Data excerpts:
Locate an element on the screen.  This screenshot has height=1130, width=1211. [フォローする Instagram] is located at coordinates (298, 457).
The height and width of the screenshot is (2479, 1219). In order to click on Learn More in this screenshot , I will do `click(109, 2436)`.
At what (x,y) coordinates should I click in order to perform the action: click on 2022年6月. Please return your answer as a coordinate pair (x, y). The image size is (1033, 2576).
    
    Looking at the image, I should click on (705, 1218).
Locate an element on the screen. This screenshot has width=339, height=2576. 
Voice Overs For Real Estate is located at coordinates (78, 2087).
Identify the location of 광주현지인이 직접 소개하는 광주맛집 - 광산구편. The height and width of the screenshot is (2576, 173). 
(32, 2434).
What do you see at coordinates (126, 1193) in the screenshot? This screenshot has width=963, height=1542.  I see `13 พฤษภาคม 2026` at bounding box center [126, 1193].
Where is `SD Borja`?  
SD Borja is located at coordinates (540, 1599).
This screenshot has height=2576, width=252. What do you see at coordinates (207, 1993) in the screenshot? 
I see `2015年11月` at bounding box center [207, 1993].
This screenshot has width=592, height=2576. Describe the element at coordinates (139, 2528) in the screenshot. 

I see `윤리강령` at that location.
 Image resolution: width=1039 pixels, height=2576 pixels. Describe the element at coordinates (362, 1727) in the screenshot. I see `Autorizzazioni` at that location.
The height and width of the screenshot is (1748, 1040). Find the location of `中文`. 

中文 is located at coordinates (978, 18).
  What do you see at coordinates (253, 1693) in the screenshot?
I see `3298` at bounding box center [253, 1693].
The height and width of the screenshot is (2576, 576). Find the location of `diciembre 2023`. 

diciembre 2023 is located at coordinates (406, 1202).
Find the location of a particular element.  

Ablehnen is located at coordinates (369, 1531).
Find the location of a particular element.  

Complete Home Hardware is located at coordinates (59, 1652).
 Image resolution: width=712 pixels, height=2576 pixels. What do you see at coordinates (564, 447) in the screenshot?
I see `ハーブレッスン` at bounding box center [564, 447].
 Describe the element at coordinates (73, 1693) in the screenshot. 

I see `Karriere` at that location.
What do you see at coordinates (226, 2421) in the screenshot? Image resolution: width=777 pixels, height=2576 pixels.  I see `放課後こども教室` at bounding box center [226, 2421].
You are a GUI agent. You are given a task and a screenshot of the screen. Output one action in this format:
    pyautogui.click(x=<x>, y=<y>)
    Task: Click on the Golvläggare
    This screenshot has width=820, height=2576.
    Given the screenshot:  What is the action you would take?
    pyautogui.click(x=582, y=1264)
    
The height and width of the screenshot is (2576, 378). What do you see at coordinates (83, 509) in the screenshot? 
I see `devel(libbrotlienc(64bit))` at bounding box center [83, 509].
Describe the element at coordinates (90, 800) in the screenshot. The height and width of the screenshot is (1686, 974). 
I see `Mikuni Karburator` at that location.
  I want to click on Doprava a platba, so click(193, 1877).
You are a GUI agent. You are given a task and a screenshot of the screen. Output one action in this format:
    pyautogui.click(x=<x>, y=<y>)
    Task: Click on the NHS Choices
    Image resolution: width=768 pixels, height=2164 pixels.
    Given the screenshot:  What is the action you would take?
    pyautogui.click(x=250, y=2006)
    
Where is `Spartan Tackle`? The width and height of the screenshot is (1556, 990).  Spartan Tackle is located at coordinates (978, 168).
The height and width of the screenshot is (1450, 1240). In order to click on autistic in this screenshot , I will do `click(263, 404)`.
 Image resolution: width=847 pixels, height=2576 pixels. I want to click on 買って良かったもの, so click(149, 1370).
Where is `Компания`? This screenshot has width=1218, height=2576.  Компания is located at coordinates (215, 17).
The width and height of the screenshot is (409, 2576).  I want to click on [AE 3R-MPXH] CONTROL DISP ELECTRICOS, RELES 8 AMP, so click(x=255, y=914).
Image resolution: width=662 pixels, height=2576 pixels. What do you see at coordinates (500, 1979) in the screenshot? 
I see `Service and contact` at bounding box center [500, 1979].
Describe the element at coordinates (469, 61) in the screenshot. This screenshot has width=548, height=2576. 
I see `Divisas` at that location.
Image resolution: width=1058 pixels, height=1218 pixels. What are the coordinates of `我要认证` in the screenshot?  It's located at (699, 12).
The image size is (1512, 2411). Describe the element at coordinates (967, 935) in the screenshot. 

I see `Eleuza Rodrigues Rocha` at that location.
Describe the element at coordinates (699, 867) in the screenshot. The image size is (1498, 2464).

What is required: After finding the line that contains "The image size is (1512, 2411)." in the records above, copy that line and each one after it exactly, through the final line.

Answer:
The image size is (1512, 2411). Describe the element at coordinates (967, 935) in the screenshot. 

I see `Eleuza Rodrigues Rocha` at that location.
Describe the element at coordinates (699, 867) in the screenshot. The image size is (1498, 2464).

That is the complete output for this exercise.